Proof that a set of vectors is linearly independent

Question

Let $u_1,\ldots,u_k \in \mathbb R^n$, where $k\leq n$

Show that:

If $|u_{jj}| > \sum\limits_{i \neq j}|u_{ij}|$ (sum over the i's) then the vectors are linearly independent ( $u_{ij}$ denotes the $i$-th coordinate of the $j$-th vector).

I tried to prove by contradiction but with no success.

Answer 1

Suppose they are linearly dependent.

Then there would exist some combination.

$a_1 u_1 + a_2 u_2 + \cdots a_k u_k = 0$

Choose the $a_j$ with the largest absolute value.

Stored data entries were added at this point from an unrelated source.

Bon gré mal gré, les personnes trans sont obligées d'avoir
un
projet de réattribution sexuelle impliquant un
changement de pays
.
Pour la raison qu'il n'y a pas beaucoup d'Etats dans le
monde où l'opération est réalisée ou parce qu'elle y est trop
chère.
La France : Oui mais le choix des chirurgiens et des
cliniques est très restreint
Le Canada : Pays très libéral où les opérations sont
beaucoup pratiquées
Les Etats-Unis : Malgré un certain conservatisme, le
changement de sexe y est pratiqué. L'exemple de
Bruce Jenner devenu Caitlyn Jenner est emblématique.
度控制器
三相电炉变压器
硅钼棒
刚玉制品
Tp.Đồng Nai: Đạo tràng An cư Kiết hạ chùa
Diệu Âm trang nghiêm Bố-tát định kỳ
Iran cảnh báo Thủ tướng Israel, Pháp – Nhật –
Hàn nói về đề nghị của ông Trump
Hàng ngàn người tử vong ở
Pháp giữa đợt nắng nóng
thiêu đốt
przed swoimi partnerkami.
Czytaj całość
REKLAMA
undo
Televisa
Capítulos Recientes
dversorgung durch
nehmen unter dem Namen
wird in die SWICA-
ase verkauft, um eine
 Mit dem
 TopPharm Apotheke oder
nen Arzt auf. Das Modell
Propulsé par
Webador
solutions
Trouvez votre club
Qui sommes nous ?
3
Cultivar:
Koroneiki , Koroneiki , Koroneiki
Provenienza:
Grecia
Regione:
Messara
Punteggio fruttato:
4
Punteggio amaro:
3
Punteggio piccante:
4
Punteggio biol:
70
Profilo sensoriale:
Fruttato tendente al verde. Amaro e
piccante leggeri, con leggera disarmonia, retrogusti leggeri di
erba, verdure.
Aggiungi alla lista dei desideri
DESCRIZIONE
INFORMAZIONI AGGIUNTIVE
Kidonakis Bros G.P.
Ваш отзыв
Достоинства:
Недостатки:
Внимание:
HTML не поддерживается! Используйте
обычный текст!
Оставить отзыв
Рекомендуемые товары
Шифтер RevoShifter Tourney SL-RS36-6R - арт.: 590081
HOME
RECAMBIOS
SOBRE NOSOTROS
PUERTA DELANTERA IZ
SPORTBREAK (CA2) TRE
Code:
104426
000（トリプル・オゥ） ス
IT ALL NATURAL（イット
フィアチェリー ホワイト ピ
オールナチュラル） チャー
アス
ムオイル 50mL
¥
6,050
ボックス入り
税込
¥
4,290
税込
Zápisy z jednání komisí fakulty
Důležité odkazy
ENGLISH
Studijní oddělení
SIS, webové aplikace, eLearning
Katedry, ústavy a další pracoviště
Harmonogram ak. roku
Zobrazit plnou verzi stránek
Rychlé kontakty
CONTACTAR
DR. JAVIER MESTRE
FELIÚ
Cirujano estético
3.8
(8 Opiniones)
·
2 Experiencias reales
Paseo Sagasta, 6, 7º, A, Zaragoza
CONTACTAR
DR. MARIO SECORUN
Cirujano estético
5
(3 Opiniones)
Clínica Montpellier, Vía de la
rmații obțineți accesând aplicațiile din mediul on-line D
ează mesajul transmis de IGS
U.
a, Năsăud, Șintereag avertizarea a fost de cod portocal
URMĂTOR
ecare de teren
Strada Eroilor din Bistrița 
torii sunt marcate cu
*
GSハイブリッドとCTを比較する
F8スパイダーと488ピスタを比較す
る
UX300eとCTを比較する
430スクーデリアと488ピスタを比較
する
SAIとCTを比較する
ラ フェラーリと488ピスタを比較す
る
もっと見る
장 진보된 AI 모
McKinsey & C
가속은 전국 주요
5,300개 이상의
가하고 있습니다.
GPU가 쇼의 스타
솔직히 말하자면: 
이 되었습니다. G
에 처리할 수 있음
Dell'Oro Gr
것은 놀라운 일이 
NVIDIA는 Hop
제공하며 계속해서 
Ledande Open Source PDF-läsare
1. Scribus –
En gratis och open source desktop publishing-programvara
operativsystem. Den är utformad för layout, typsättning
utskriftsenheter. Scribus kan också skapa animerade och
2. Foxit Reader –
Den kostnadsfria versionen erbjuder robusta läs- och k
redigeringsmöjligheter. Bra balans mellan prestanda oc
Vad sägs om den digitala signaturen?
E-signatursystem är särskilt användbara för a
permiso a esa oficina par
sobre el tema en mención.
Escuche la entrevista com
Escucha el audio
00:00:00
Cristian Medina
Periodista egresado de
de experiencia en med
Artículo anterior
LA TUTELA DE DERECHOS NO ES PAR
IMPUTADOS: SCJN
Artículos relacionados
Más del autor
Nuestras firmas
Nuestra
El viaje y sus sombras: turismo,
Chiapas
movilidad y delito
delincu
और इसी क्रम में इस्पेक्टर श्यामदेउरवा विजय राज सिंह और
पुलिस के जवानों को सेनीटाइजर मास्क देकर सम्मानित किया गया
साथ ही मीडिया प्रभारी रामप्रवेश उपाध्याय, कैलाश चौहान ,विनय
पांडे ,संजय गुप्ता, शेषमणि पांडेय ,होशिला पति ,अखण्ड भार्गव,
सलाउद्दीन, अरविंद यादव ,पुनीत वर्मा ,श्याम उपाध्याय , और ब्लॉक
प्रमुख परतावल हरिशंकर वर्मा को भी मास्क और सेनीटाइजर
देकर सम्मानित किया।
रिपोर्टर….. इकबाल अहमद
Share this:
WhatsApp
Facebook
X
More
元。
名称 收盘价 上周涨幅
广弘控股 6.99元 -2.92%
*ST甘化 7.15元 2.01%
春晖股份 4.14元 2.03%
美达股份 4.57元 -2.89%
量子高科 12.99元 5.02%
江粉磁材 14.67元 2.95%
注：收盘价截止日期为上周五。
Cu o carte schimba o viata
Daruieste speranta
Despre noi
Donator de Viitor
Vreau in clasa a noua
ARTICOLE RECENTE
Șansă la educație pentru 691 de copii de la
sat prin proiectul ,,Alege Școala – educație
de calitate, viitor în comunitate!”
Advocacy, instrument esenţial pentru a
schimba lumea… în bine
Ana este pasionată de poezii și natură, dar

$|a_j u_{jj}| > \sum_\limits{i\ne j} |a_i u_{ji}|$

$a_1 u_1 + a_2 u_2 + \cdots a_k u_k \ne 0$

Answer 2

make a set of $v_1 ...v_n \in R^k$ where $v_ij=u_ji$

if we can show $v_1 ...v_k$ are linearly independent, we can conclude that the rank is k and thus $u_1 ...u_k$ are linearly independent.

For $v_1 ...v_k$, we may be able to use Doug M's method of contradiction.